Finally I tried the evaluation version of Parallels and a not so completely licensed .iso image of Windows 2000. I will purchase Parallels in 12 days time – this is the most awesome piece of software that I have used in a while. The networking worked fine, the functionality was complete and the install only took a few minutes. IE5 does not gel with the slightly richer presentation tools from TaxCalc so with a minor upgrade to IE6 (I cannot believe that I am actually writing this) and the software was installed and my Tax return (prepared last night using network impaired CodeWeaver CrossOver functionality) was uploaded with almost 2 days of time to spare! = Hoorah….

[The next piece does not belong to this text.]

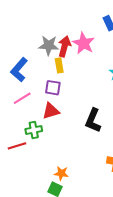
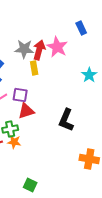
purple square: (53, 88) -> (20, 95), moved
orange star: (61, 173) -> (14, 142), moved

I dislike filing tax returns, I dislike Windows and I dislike software that is bound to a single platform. CodeWeaver and Parallels have some amazing software that aims to reduce some of this pain and I am really impressed with both. The next step is to get the Illumina GenomeStudio software running on this OSX based laptop… <shudder>
Life at the moment is completely different to anything that has gone before. In a previous life, working for Pharma in the South of Finland, I had a crazy long commute to get to work. This is actually why I am here now; the Orion job was awesome but the travel was killing me and destroying the family! During the 90 minutes each way on the train I wrote loads of bioinformatics scripts and implemented the functional foundations of Mnemosyne BioSciences BioIT infrastructure. After the logistical simplicity of Malaysia, I again have a commute here in Brisbane. I travel 45 minutes up the river from the local ferry terminal (Mowbray Park) to the University of Queensland. I am still amazed that this is a plausible way to travel to work. Sitting in the sun on a seat without a table is however not conducive to working. I have had plenty of time for silent reflection. This neural freedom has me thinking of all of the what nexts.
How can I resurrect the Mnemosyne LabManager software? And what was the software anyhow?
How should I start collating the tutorials and workflows that I would like to blog? We need whitepapers and case-studies.
What are the new tools, frameworks and schemas that I should really learn?
The transition from MGRC to QFAB brings some new challenges and new opportunities. The MGRC way was very much have the required software written; in Australia salaries are quite different and licensing the appropriate third party solutions is more effective. The world of bioinformatics solutions has evolved much since my departure from Finland…
Once the shipping container with our possessions has cleared customs and once we have a home with sufficient space to swing the proverbial cat then I have a plan. I have a list of tutorials to write as I rediscover the contemporary in genome bioinformatics. I have some great datasets that were produced earlier in my career that I’ll work through. I’m all set! We’re just waiting on the bank and customs and excise and then we can get cracking!
The year started with an ambitious plan to be a little more rigorous in my blogging duties. This was a plan destined to fail from the outset! You, my dear readers, were deceived since I had yet another international relocation on the cards. At the end of office hours on January 11th I returned my MGRC keys and access cards and hot-footed it to the budget airline terminal in Kuala Lumpur and took an AirAsiaX night flight to Brisbane.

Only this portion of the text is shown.